Wind and solar combined supplied only 3.57% of electricity consumed in the United States in 2012. Coal supplied 37%.

Optimistically, wind and solar will increase to 6.57% by 2040 if all new renewable capacity comes entirely from them. Coal will still supply 35%.

Not only that, but the EIA projects that green energy will raise electric rates significantly, not counting the $20 billion in taxpayer subsidies already poured into them.

Worst of all, wind and solar are non-dispatchable. That means they cannot be turned on and off as necessary to adjust for peak electric energy demand, like during heat waves and blizzards.


The PJM plan, even if it works, is not a permanent solution for retiring coal-fired plants. It depends on using excess capacity already in the existing grid.

The replacement electricity has to come from somewhere. Taking it from overcapacity puts dangerous stress on what is needed to handle emergency electric consumption.

Vermont’s Yankee Nuclear Power Plant is scheduled for decommissioning in 2014. At a whopping 604 megawatts, it supplies upwards of 5% of all New England’s electricity.

That can’t be replaced with a grid upgrade like PJM’s for its puny little 1.4 megawatts.

Together, plant losses in New England and northern Ohio will put stress on the entire eastern seaboard power grid.

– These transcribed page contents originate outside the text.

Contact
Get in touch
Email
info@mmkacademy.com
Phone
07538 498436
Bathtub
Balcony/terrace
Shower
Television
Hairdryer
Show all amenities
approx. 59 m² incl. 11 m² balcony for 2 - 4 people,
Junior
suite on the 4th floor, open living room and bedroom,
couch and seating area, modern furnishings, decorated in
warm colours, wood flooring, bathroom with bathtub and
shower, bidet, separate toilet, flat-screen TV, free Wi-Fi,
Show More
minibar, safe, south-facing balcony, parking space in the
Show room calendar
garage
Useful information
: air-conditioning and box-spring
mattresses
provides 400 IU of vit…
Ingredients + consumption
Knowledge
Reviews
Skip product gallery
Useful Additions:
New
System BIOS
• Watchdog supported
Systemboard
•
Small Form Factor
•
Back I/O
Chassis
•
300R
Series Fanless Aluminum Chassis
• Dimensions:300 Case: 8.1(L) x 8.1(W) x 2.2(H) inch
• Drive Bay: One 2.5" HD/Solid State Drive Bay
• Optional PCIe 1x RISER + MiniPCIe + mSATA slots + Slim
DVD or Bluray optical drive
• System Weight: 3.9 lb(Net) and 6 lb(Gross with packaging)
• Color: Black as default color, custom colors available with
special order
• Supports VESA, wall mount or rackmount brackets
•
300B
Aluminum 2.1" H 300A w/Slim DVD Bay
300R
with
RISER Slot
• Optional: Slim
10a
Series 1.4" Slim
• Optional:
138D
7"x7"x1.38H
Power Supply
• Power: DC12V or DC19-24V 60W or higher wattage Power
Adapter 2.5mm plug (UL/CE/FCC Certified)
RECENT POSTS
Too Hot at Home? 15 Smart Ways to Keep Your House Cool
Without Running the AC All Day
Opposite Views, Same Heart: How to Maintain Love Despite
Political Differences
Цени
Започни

The President’s naive plan to replace everything with green energy won’t work either. Yankee alone produces about 25% as much delivered electricity as the combined total of all existing wind and solar.

Just to replace Yankee we’d have to be building 1,200 windmills in New England right now.
We aren’t.

So where does that leave us?

Natural gas is electricity’s white knight. It’s plentiful, produces affordable clean energy right now and with virtually no taxpayer support whatsoever.

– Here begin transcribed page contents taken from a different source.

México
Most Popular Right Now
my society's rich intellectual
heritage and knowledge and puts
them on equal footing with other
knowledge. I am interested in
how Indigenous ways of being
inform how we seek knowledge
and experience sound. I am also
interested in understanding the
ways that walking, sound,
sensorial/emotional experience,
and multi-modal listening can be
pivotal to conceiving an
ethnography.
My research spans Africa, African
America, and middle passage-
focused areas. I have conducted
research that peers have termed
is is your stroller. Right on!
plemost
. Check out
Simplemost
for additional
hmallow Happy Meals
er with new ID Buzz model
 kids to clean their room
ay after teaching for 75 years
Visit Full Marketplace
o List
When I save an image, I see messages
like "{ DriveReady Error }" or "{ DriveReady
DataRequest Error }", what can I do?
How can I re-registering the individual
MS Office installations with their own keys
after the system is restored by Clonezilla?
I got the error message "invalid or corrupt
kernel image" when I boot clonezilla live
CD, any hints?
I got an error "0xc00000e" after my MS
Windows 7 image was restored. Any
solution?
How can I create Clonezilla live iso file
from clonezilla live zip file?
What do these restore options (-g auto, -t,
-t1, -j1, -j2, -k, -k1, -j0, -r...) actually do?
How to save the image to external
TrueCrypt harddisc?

The EIA says natural gas will produce electricity for as low as $66/megawatthour in 2018. That, by far, is the least expensive form of electricity there is. Recent discoveries show there is a century’s worth of recoverable natural gas reserves in North America.

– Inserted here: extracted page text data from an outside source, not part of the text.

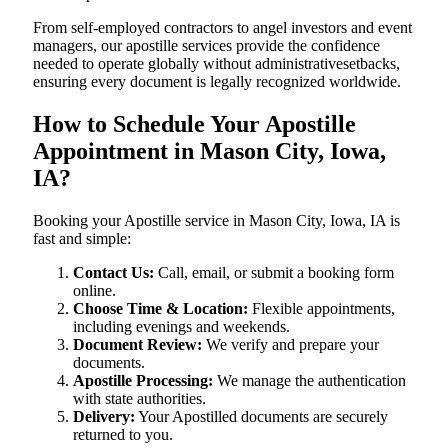
From self-employed contractors to angel investors and event
managers, our apostille services provide the confidence
needed to operate globally without administrativesetbacks,
ensuring every document is legally recognized worldwide.
How to Schedule Your Apostille
Appointment in Mason City, Iowa,
IA?
Booking your Apostille service in Mason City, Iowa, IA is
fast and simple:
Contact Us:
Call, email, or submit a booking form
online.
Choose Time & Location:
Flexible appointments,
including evenings and weekends.
Document Review:
We verify and prepare your
documents.
Apostille Processing:
We manage the authentication
with state authorities.
Delivery:
Your Apostilled documents are securely
returned to you.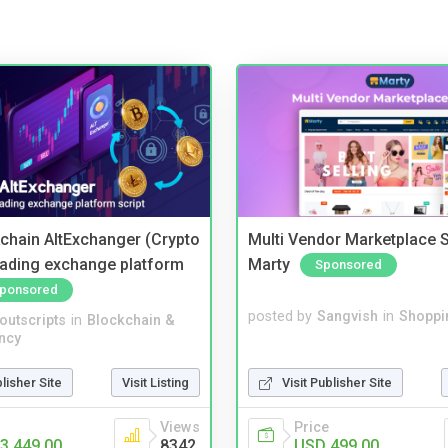
kchain AltExchanger (Crypto
Multi Vendor Marketplace S
trading exchange platform
Marty
Sponsored
ponsored
posted by
Sangvish
in
Shoppi
noutscripts
in
Blockchain &
ncy
Visit Publisher Site
blisher Site
Visit Listing
Price
Views
USD 499.00
3,449.00
8342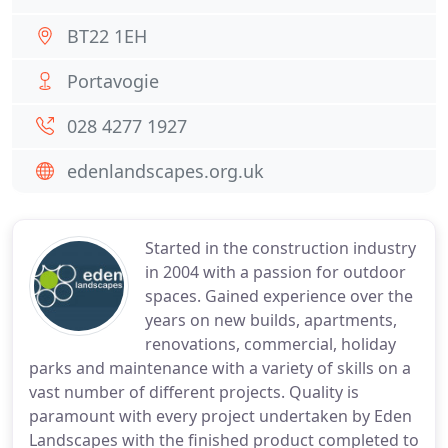
BT22 1EH
Portavogie
028 4277 1927
edenlandscapes.org.uk
Started in the construction industry
in 2004 with a passion for outdoor
spaces. Gained experience over the
years on new builds, apartments,
renovations, commercial, holiday
parks and maintenance with a variety of skills on a
vast number of different projects. Quality is
paramount with every project undertaken by Eden
Landscapes with the finished product completed to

Natural gas already supplies 30% of all U.S. electricity.

Converting coal-fired plants to natural gas is an easy solution for reducing CO2 emissions that is happening right now this very second.

So far, natural gas has already reduced U.S. CO2 emissions by 5%. No other major industrial country with all their costly cap-and-trade green energy initiatives have reduced nuthin’.

Go with natural gas! It’s a no-brainer!


About azleader

Learning to see life more clearly... one image at a time!

Posted on Sep 9, 2013, in Business, Climate, economics, Energy, environment, Government, Jobs, news, Politics, science, technology. Bookmark the permalink. 2 Comments.

  1. And meanwhile, China, India, and Brazil will continue to pour huge quantities of CO2 into the earth’s atmosphere.

    • Yup… and their coal-fired plants are less efficient than ours. 😦

      That doesn’t mean we should do nothing about our own emissions. We should and we can.

      The United States has been a leader in science and technology for a long time. It is not by chance that the U.S. earns almost as many Nobel prizes as the rest of the world combined.

      Whether we want to be or not, we the leader of the world and, as such, have a responsibility to make life better for everyone on this planet.